Translational Archives - Page 14 of 31

Meenakshi Hegde, M.D.

Funded by the Dick Vitale Pediatric Cancer Research Fund

Sarcomas are cancers of connective tissues in the human body. It affects children and teenagers more than adults. Cancers that spread to other parts of the body are difficult to treat and are not often curable. A new treatment approach called immunotherapy uses the body’s own immune system to fight cancer. Our approach uses immune cells of the body, namely T cells, to find and kill tumor cells after introducing an artificial molecule called chimeric antigen receptor (CAR). These CAR-enhanced T cells developed in our laboratory recognize a protein on the surface of the cancer cell, namely HER2. Patients with advanced sarcoma received these HER2-specific CAR T cells in our ongoing clinical trial. The CAR T cells did not cause severe adverse reactions in any of the treated patients. More than half of the 10 patients who received the cell treatment benefited from it, with 2 patients achieving tumor elimination and 4 others achieving cancer stabilization. We will now test if larger dose of T cells can be tolerated or increase the chances of benefit. We will also study immune responses in these patients to identify mechanisms, if any, that can lead to improved treatments. Finally, we will evaluate a new molecule that can help CAR T cells overcome tumor signals that turns them off.

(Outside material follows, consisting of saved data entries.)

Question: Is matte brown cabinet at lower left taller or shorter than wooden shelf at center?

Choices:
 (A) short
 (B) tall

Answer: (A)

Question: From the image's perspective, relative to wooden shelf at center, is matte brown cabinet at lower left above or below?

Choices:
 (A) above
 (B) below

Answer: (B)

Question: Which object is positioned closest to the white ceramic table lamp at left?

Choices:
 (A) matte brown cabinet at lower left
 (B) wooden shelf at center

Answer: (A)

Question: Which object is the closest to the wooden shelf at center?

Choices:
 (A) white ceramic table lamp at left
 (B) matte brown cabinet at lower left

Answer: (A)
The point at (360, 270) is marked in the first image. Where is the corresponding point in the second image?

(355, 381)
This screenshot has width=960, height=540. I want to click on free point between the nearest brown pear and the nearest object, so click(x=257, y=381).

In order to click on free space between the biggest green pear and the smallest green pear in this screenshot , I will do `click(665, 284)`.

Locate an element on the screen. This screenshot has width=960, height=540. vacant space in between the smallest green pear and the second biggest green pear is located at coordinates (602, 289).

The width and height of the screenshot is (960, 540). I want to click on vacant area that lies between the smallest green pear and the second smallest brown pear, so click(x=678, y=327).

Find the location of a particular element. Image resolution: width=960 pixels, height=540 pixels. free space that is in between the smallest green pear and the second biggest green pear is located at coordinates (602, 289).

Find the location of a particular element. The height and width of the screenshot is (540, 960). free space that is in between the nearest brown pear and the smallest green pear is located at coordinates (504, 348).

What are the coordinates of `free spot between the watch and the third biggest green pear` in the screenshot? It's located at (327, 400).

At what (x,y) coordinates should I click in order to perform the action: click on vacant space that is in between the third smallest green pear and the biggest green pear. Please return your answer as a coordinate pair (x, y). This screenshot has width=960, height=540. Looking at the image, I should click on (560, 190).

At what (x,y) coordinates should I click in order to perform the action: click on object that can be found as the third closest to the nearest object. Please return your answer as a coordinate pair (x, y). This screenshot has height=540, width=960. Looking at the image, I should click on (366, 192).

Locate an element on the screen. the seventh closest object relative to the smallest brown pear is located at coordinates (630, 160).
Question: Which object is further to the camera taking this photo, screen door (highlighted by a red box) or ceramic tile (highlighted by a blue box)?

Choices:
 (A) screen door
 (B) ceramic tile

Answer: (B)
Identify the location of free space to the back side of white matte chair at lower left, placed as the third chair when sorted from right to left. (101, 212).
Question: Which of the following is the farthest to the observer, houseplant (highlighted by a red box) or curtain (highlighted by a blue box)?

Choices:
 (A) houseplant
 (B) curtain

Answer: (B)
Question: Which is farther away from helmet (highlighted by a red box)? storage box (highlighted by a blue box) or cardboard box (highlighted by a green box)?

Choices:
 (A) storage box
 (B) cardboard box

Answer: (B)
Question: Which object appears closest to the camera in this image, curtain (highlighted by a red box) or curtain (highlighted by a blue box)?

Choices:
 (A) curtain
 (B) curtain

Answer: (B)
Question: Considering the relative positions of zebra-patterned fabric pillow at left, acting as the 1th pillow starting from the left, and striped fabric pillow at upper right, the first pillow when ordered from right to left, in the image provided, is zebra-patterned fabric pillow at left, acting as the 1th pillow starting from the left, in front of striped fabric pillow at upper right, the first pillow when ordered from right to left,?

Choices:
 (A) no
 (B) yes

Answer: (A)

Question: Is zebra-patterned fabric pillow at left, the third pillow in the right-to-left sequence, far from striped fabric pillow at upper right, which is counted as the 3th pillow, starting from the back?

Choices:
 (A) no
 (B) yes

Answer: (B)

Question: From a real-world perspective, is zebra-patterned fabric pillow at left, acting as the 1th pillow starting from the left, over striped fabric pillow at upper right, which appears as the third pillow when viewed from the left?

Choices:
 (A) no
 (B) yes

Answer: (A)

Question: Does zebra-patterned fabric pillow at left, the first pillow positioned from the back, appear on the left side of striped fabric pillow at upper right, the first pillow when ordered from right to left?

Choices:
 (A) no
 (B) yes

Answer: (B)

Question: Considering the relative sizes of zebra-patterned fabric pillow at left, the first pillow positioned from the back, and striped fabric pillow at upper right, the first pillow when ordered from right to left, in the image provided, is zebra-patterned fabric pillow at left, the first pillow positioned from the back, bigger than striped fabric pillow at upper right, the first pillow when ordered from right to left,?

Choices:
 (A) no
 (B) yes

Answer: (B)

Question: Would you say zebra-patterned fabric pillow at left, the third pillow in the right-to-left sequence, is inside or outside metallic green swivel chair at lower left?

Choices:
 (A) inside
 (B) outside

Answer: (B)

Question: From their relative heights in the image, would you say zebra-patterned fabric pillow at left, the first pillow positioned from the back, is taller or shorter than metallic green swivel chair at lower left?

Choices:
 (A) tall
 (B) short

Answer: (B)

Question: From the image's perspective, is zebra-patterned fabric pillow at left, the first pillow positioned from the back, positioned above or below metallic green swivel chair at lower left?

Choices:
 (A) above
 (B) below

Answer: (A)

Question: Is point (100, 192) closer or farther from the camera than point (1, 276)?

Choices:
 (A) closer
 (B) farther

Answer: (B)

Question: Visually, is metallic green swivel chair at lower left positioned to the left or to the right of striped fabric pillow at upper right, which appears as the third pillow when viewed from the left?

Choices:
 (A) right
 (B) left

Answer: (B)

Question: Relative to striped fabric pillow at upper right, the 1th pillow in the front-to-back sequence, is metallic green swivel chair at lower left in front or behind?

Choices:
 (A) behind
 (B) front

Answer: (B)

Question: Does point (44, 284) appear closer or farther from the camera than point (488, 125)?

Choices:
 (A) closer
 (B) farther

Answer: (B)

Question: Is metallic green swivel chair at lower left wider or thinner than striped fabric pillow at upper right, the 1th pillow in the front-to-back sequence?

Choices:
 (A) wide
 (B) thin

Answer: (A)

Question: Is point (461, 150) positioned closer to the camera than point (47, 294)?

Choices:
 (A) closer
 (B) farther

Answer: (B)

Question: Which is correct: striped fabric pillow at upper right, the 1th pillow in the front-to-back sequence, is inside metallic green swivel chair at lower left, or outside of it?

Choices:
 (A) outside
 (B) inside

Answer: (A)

The insights gained from this study will help design and develop targeted treatments for sarcoma.

Gaorav Gupta, M.D., Ph.D. & Benjamin Vincent, M.D.

Funded by Hooters of America, LLC

Immunotherapy has revolutionized our ability to care for cancer patients, and works by enabling one’s own immune system to detect and kill cancer cells. Unfortunately, immunotherapy has not yet been broadly effective against the most common type of breast cancer, which is driven by the estrogen hormone (ER-positive or “Luminal” breast cancer). This project aims to overcome this challenge. We will investigate whether radiation treatment in combination with other targeted therapies can overcome resistance to immunotherapy in Luminal breast cancer. We will use clinically relevant breast cancer models to better understand how radiation and immunotherapy work together to stimulate anti-tumor immunity. We will use genetic tests to identify biomarkers of an effective immune response, as well as biomarkers of treatment failure. Finally, we will apply these tests to a clinical trial of radiation and immunotherapy in breast cancer patients. Our goal for this project is to determine whether radiation-immunotherapy combinations can potentially improve the lives of patients with breast cancer. We anticipate that results from this project will inform the optimal design of clinical trials investigating radiation-immunotherapy combinations in breast cancer patients.

Randall Davis, M.D.

The immune system removes transformed cells that give rise to cancer. For many years, the process that tumors use for shielding against the immune system was poorly defined. Now the factors that prevent tumors from being destroyed are being discovered. This is spurring new drugs to be made that kick-start immune cells to reject tumors. These new drugs, named immune ‘checkpoint’ inhibitors, are having a major impact on the treatment of patients with different cancers. These drugs disrupt tumor shielding to revive immune cells for combat and inspire hope that one-day patients may no longer need toxic chemotherapy. Although many patients respond well to immune therapy drugs, with time, the tumor can adapt and develop new tactics to outsmart immune cells. Now that more than 40% of cancer patients are candidates for immune therapy, drug resistance is becoming a key problem.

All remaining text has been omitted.